* [TASK INPUT]
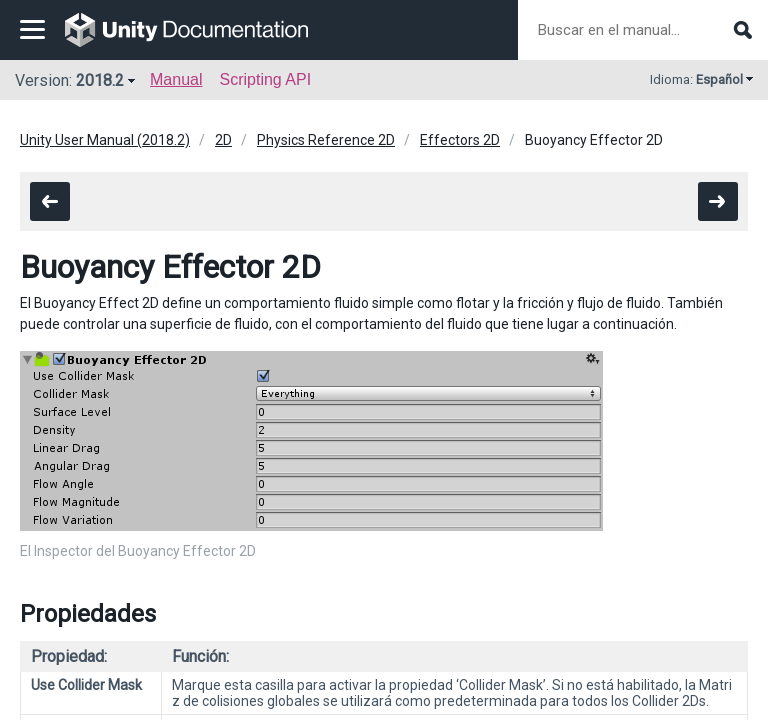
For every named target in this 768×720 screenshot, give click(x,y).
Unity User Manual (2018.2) (105, 140)
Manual (176, 79)
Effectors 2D (460, 140)
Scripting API (265, 79)
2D (223, 140)
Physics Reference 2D (326, 140)
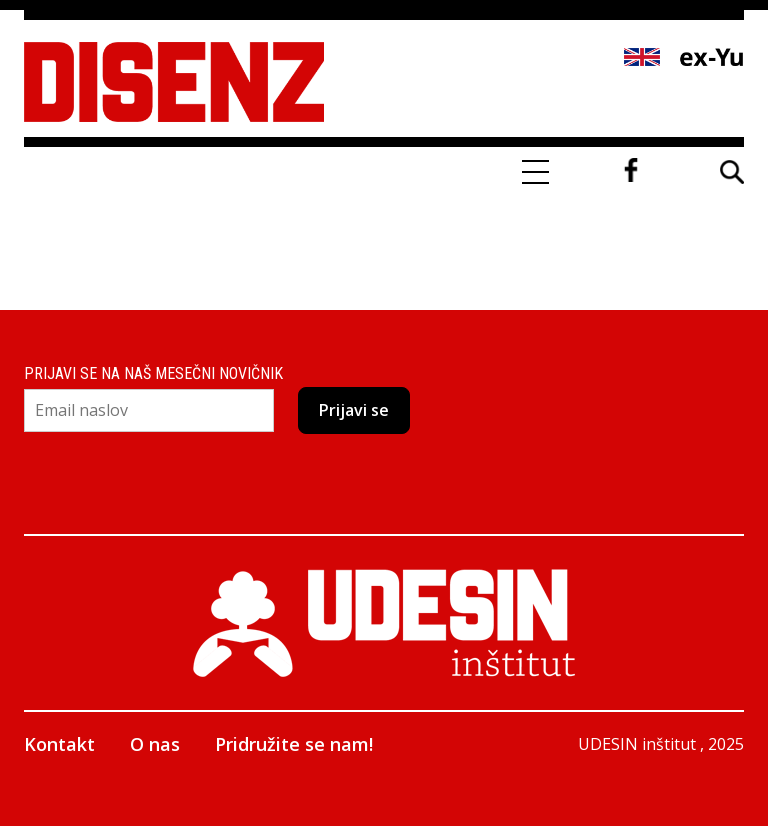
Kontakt (59, 744)
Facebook (631, 170)
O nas (155, 744)
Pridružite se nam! (294, 744)
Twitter (670, 170)
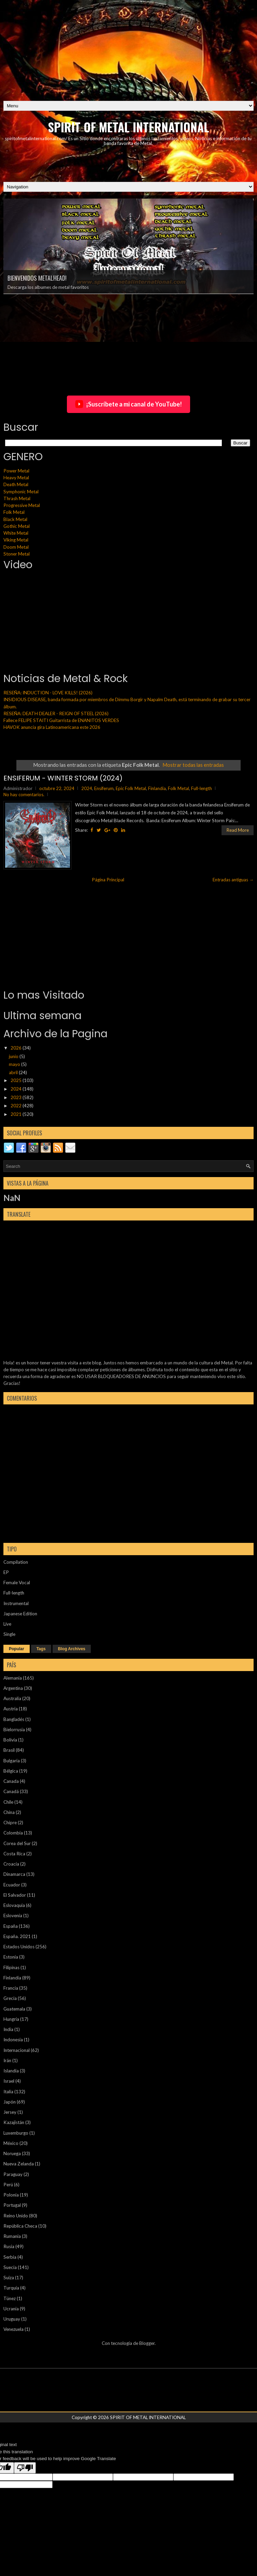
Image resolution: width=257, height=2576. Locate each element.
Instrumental (16, 1603)
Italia (8, 2091)
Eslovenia (12, 1915)
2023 (17, 1097)
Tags (41, 1648)
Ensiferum (104, 788)
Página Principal (108, 879)
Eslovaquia (14, 1905)
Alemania (12, 1678)
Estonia (10, 1957)
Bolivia (10, 1740)
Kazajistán (13, 2122)
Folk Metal (14, 512)
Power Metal (16, 470)
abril (14, 1072)
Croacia (11, 1864)
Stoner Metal (16, 554)
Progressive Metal (21, 505)
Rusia (8, 2246)
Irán (7, 2060)
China (9, 1812)
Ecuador (11, 1884)
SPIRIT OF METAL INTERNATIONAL (128, 127)
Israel (8, 2081)
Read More (237, 830)
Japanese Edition (20, 1613)
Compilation (15, 1562)
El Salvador (14, 1895)
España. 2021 (17, 1936)
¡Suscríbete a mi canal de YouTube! (128, 404)
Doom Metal (16, 547)
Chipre (10, 1822)
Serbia (9, 2257)
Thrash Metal (16, 498)
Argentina (13, 1688)
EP (6, 1572)
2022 (17, 1105)
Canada (11, 1781)
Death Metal (15, 484)
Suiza (8, 2277)
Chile (8, 1802)
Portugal (12, 2205)
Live (7, 1624)
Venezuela (13, 2329)
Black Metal (15, 519)
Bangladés (13, 1719)
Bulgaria (11, 1760)
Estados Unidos (18, 1946)
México (10, 2143)
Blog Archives (71, 1648)
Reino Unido (15, 2215)
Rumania (12, 2236)
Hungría (11, 2019)
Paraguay (13, 2174)
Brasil (9, 1750)
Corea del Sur (17, 1843)
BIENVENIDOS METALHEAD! (37, 277)
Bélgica (10, 1771)
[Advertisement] (128, 48)
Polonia (11, 2195)
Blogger (147, 2343)
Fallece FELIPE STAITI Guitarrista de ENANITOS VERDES (61, 720)
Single (9, 1634)
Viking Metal (15, 540)
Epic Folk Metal (131, 788)
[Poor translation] (25, 2467)
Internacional (16, 2050)
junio (14, 1056)
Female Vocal (16, 1582)
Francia (10, 1988)
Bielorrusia (14, 1729)
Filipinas (11, 1967)
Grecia (10, 1998)
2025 (17, 1080)
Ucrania (11, 2308)
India (8, 2029)
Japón (9, 2102)
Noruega (12, 2153)
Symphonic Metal (21, 491)
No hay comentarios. (23, 794)
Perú (8, 2184)
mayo (15, 1064)
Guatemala (14, 2009)
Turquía (11, 2288)
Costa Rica (14, 1853)
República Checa (20, 2226)
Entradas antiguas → (233, 879)
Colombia (13, 1833)
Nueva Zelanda (18, 2163)
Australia (12, 1698)
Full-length (201, 788)
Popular (16, 1648)
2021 (17, 1114)
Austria (10, 1708)
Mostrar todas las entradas (193, 765)
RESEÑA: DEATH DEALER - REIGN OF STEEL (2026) (56, 713)
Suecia (10, 2267)
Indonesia (13, 2039)
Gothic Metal (16, 526)
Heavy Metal (16, 477)
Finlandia (157, 788)
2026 (17, 1048)
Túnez (9, 2298)
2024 (86, 788)
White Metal (15, 533)
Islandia (11, 2070)
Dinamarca (14, 1874)
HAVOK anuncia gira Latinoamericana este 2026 (51, 727)
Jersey (9, 2112)
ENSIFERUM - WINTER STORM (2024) (63, 778)
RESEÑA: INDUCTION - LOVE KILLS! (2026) (47, 692)
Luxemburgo (15, 2133)
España (10, 1926)
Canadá (11, 1791)
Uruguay (11, 2319)
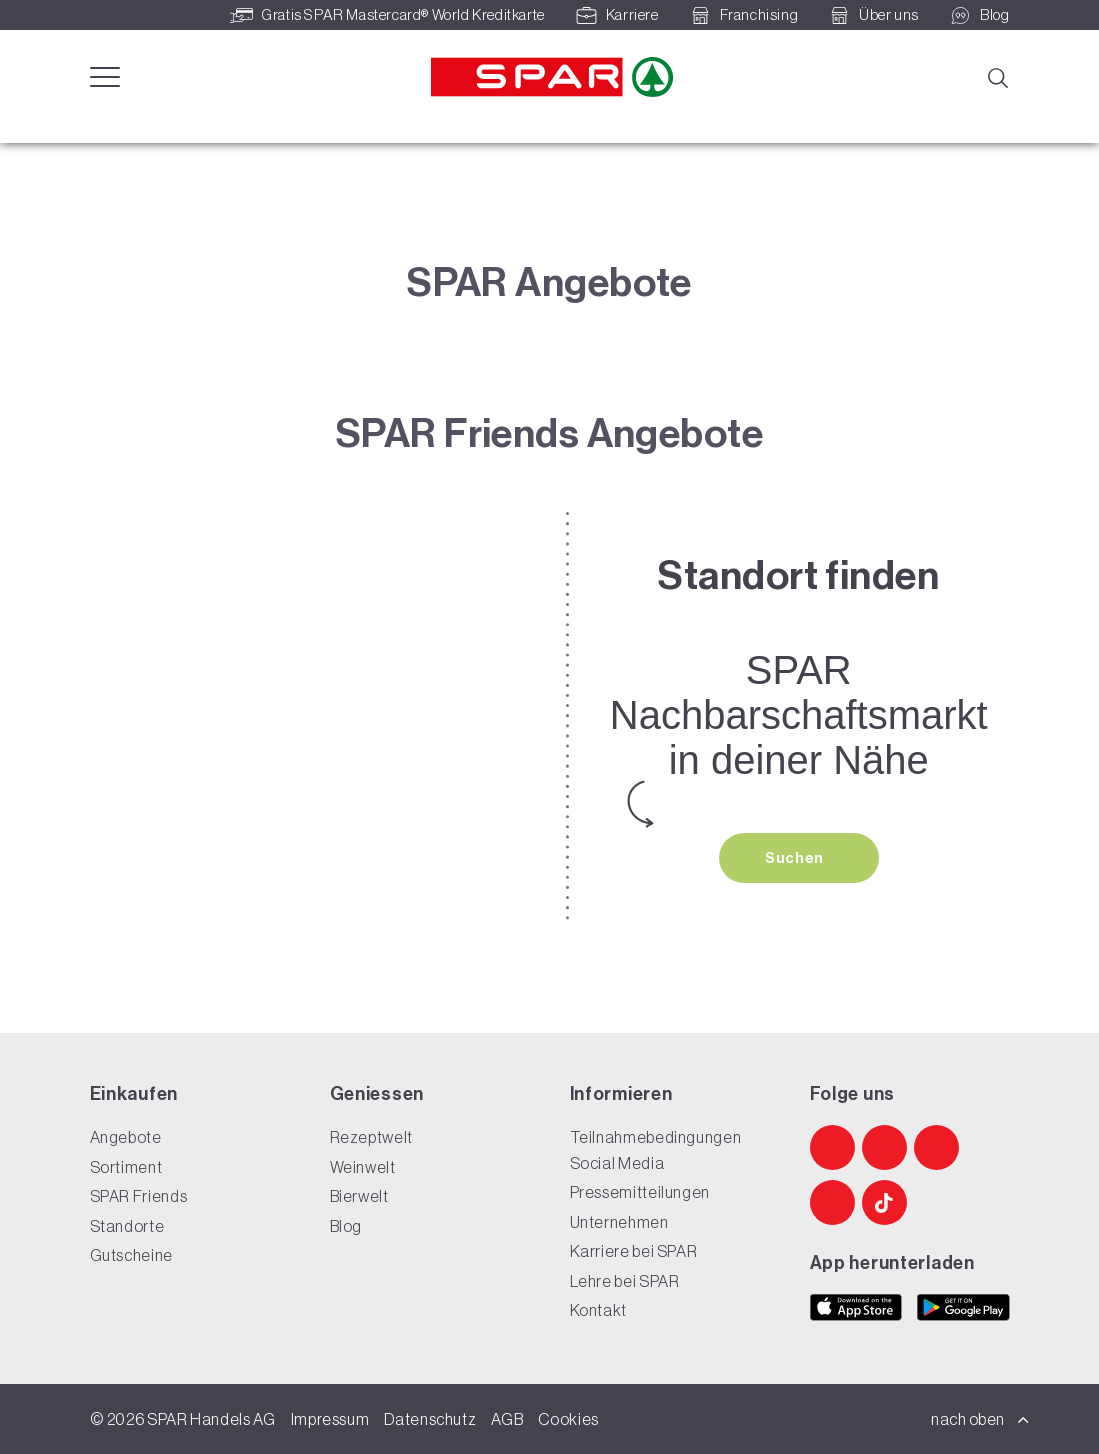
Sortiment (126, 1167)
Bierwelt (359, 1197)
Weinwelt (363, 1167)
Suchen (796, 858)
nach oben (980, 1419)
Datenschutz (430, 1419)
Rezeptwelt (371, 1138)
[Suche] (997, 76)
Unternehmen (619, 1222)
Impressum (330, 1419)
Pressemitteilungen (640, 1193)
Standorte (127, 1226)
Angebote (126, 1138)
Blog (346, 1226)
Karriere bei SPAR (634, 1252)
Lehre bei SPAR (625, 1281)
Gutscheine (131, 1256)
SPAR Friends (139, 1197)
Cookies (568, 1419)
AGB (507, 1419)
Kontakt (598, 1311)
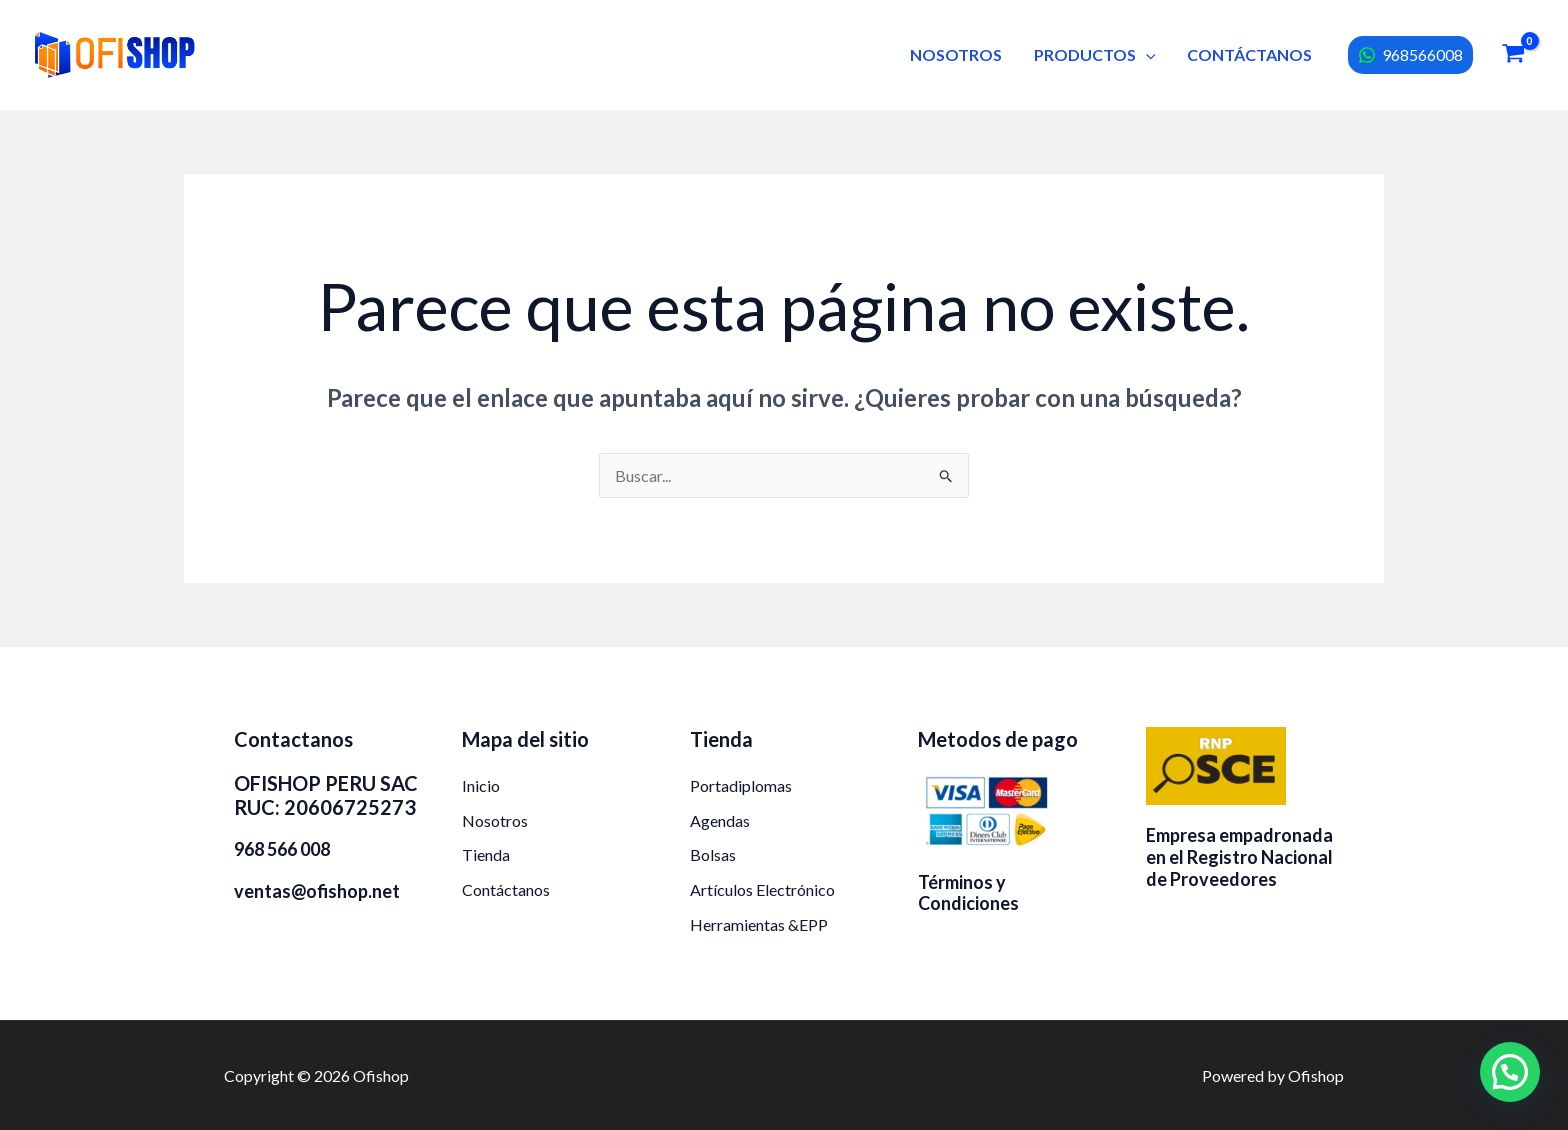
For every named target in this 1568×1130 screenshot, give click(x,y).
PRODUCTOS (1095, 54)
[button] (1146, 54)
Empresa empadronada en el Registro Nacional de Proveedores (1239, 856)
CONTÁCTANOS (1249, 54)
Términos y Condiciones (968, 893)
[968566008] (1410, 55)
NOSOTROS (956, 54)
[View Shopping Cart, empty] (1513, 55)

* [WORK INSTRUCTIONS]
Word for word, output the whole listing, but not its pictures.

* [EXERCISE RESULT]
For every named target in this 768×720 screenshot, give click(x,y).
Unity User Manual (2018.2) (105, 140)
Manual (176, 79)
Effectors 2D (460, 140)
Scripting API (265, 79)
2D (223, 140)
Physics Reference 2D (326, 140)
Kontakt (59, 744)
Facebook (631, 170)
O nas (155, 744)
Pridružite se nam! (294, 744)
Twitter (670, 170)
Image resolution: width=257, height=2576. Locate each element.
Instrumental (16, 1603)
Italia (8, 2091)
Eslovenia (12, 1915)
2023 (17, 1097)
Tags (41, 1648)
Ensiferum (104, 788)
Página Principal (108, 879)
Eslovaquia (14, 1905)
Alemania (12, 1678)
Estonia (10, 1957)
Bolivia (10, 1740)
Kazajistán (13, 2122)
Folk Metal (14, 512)
Power Metal (16, 470)
abril (14, 1072)
Croacia (11, 1864)
Stoner Metal (16, 554)
Progressive Metal (21, 505)
Rusia (8, 2246)
Irán (7, 2060)
China (9, 1812)
Ecuador (11, 1884)
SPIRIT OF METAL INTERNATIONAL (128, 127)
Israel (8, 2081)
Read More (237, 830)
Japanese Edition (20, 1613)
Compilation (15, 1562)
El Salvador (14, 1895)
España. 2021 (17, 1936)
¡Suscríbete a mi canal de YouTube! (128, 404)
Doom Metal (16, 547)
Chipre (10, 1822)
Serbia (9, 2257)
Thrash Metal (16, 498)
Argentina (13, 1688)
EP (6, 1572)
2022 (17, 1105)
Canada (11, 1781)
Death Metal (15, 484)
Suiza (8, 2277)
Chile (8, 1802)
Portugal (12, 2205)
Live (7, 1624)
Venezuela (13, 2329)
Black Metal (15, 519)
Bangladés (13, 1719)
Bulgaria (11, 1760)
Estados Unidos (18, 1946)
México (10, 2143)
Blog Archives (71, 1648)
Reino Unido (15, 2215)
Rumania (12, 2236)
Hungría (11, 2019)
Paraguay (13, 2174)
Brasil (9, 1750)
Corea del Sur (17, 1843)
BIENVENIDOS METALHEAD! (37, 277)
Bélgica (10, 1771)
[Advertisement] (128, 48)
Polonia (11, 2195)
Blogger (147, 2343)
Fallece FELIPE STAITI Guitarrista de ENANITOS VERDES (61, 720)
Single (9, 1634)
Viking Metal (15, 540)
Epic Folk Metal (131, 788)
[Poor translation] (25, 2467)
Internacional (16, 2050)
junio (14, 1056)
Female Vocal (16, 1582)
Francia (10, 1988)
Bielorrusia (14, 1729)
Filipinas (11, 1967)
Grecia (10, 1998)
2025 (17, 1080)
Ucrania (11, 2308)
India (8, 2029)
Japón (9, 2102)
Noruega (12, 2153)
Symphonic Metal (21, 491)
No hay comentarios. (23, 794)
Perú (8, 2184)
mayo (15, 1064)
Guatemala (14, 2009)
Turquía (11, 2288)
Costa Rica (14, 1853)
República Checa (20, 2226)
Entradas antiguas → (233, 879)
Colombia (13, 1833)
Nueva Zelanda (18, 2163)
Australia (12, 1698)
Full-length (201, 788)
Popular (16, 1648)
2021 (17, 1114)
Austria (10, 1708)
Mostrar todas las entradas (193, 765)
RESEÑA: DEATH DEALER - REIGN OF STEEL (2026) (56, 713)
Suecia (10, 2267)
Indonesia (13, 2039)
Gothic Metal (16, 526)
Heavy Metal (16, 477)
Finlandia (157, 788)
2026 (17, 1048)
Túnez (9, 2298)
2024 (86, 788)
White Metal (15, 533)
Islandia (11, 2070)
Dinamarca (14, 1874)
HAVOK anuncia gira Latinoamericana este 2026 (51, 727)
Jersey (9, 2112)
ENSIFERUM - WINTER STORM (2024) (63, 778)
RESEÑA: INDUCTION - LOVE KILLS! (2026) (47, 692)
Luxemburgo (15, 2133)
España (10, 1926)
Canadá (11, 1791)
Uruguay (11, 2319)
Sortiment (126, 1167)
Bierwelt (359, 1197)
Weinwelt (363, 1167)
Suchen (796, 858)
nach oben (980, 1419)
Datenschutz (430, 1419)
Rezeptwelt (371, 1138)
[Suche] (997, 76)
Unternehmen (619, 1222)
Impressum (330, 1419)
Pressemitteilungen (640, 1193)
Standorte (127, 1226)
Angebote (126, 1138)
Blog (346, 1226)
Karriere bei SPAR (634, 1252)
Lehre bei SPAR (625, 1281)
Gutscheine (131, 1256)
SPAR Friends (139, 1197)
Cookies (568, 1419)
AGB (507, 1419)
Kontakt (598, 1311)
For every named target in this 1568×1130 screenshot, give click(x,y).
PRODUCTOS (1095, 54)
[button] (1146, 54)
Empresa empadronada en el Registro Nacional de Proveedores (1239, 856)
CONTÁCTANOS (1249, 54)
Términos y Condiciones (968, 893)
[968566008] (1410, 55)
NOSOTROS (956, 54)
[View Shopping Cart, empty] (1513, 55)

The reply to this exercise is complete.